Al tener que compartir la carretera con otros usuarios y no contar con la coordinación obligatoria impuesta por los semáforos, el contexto exige que se le preste atención, una atención inducida por la ley que, en caso de accidentes en los que la culpa resulta difícil de determinar, declara presunto culpable al «más fuerte» (es decir, culpa al conductor de un automóvil y no al ciclista, y al ciclista en lugar de al peatón).

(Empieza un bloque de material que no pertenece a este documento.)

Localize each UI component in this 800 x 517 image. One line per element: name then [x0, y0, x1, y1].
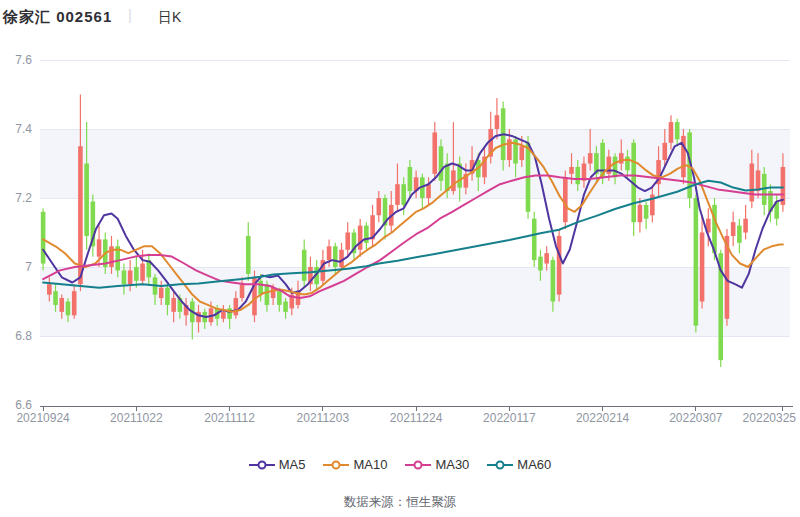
legend-label: MA60	[517, 457, 551, 472]
candle	[694, 195, 699, 333]
ma60-legend-marker-icon	[487, 460, 513, 470]
y-axis-label: 6.6	[15, 398, 32, 412]
candle	[352, 229, 357, 260]
x-axis-label: 20220307	[669, 411, 723, 425]
ma30-legend-marker-icon	[405, 460, 431, 470]
x-axis-label: 20211112	[204, 411, 255, 425]
legend-label: MA5	[279, 457, 306, 472]
candle	[737, 219, 742, 254]
y-axis-label: 7.6	[15, 53, 32, 67]
candle	[681, 129, 686, 184]
ma5-legend-marker-icon	[249, 460, 275, 470]
legend-item-ma10[interactable]: MA10	[323, 457, 387, 472]
x-axis-label: 20220117	[483, 411, 536, 425]
candle	[644, 201, 649, 229]
x-axis-label: 20211203	[297, 411, 350, 425]
candle	[345, 222, 350, 257]
candle	[638, 198, 643, 233]
candle	[364, 222, 369, 250]
candle	[532, 212, 537, 267]
ma10-legend-marker-icon	[323, 460, 349, 470]
x-axis-label: 20211224	[390, 411, 443, 425]
candle	[339, 243, 344, 271]
y-axis-label: 7	[25, 260, 32, 274]
candle	[700, 215, 705, 308]
candle	[762, 167, 767, 215]
x-axis-label: 20211022	[110, 411, 163, 425]
stock-chart-app: 徐家汇 002561 | 日K 202109242021102220211112…	[0, 0, 800, 517]
y-axis-label: 7.2	[15, 191, 32, 205]
candle	[563, 170, 568, 229]
legend-label: MA10	[353, 457, 387, 472]
candle	[743, 205, 748, 240]
candle	[420, 174, 425, 209]
legend-item-ma60[interactable]: MA60	[487, 457, 551, 472]
x-axis-label: 20220325	[743, 411, 797, 425]
y-axis-label: 7.4	[15, 122, 32, 136]
candle	[501, 101, 506, 170]
candle	[91, 195, 96, 257]
candle	[358, 219, 363, 257]
k-chart[interactable]: 2021092420211022202111122021120320211224…	[0, 0, 800, 440]
candle	[383, 195, 388, 240]
candle	[774, 195, 779, 226]
candle	[370, 205, 375, 246]
legend-item-ma5[interactable]: MA5	[249, 457, 306, 472]
y-axis-label: 6.8	[15, 329, 32, 343]
x-axis-label: 20220214	[576, 411, 630, 425]
legend: MA5MA10MA30MA60	[0, 457, 800, 472]
candle	[302, 239, 307, 287]
candle	[631, 139, 636, 236]
legend-label: MA30	[435, 457, 469, 472]
data-source: 数据来源：恒生聚源	[0, 494, 800, 511]
legend-item-ma30[interactable]: MA30	[405, 457, 469, 472]
x-axis-label: 20210924	[16, 411, 70, 425]
candle	[246, 222, 251, 281]
candle	[731, 212, 736, 247]
candle	[557, 229, 562, 301]
plot-band	[40, 267, 790, 336]
candle	[78, 95, 83, 292]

El concepto de espacio compartido en la gestión del tráfico depende de la inteligencia, del sentido común y de la observación atenta de los conductores, motoristas, ciclistas y peatones. Al mismo tiempo, podría decirse que, a su modo, desarrolla las aptitudes y la capacidad de conductores, motoristas, ciclistas y peatones de circular entre el tráfico sin ser tratados como autómatas por montones de imperiosas señales de tráfico (solo en Alemania, existen 648 señales de tráfico reglamentarias; que se van acumulando según uno se acerca a una ciudad). Monderman creía que cuanto más numerosas eran las prescripciones, tanto más se incitaba a los conductores a buscar la máxima ventaja en el marco de las reglas: exceso de velocidad entre señales, acelerar para pasar en ámbar, evitar todas las cortesías no prescritas. Los conductores habían aprendido a circular sorteando la maraña de ordenanzas para sacar el máximo provecho. Sin querer exagerar su importancia respecto a su capacidad de agitar el mundo, lo cierto es que la innovación de Monderman sí realiza una contribución palpable al producto humano bruto.
El efecto de lo que significaba un cambio de paradigma en la gestión del tráfico fue la euforia. Las pequeñas ciudades holandesas colocaron carteles anunciando que estaban «libres de señales de tráfico» (Verkeersbordvrij), y un congreso en el que se debatía la nueva filosofía proclamó que «lo inseguro es seguro ».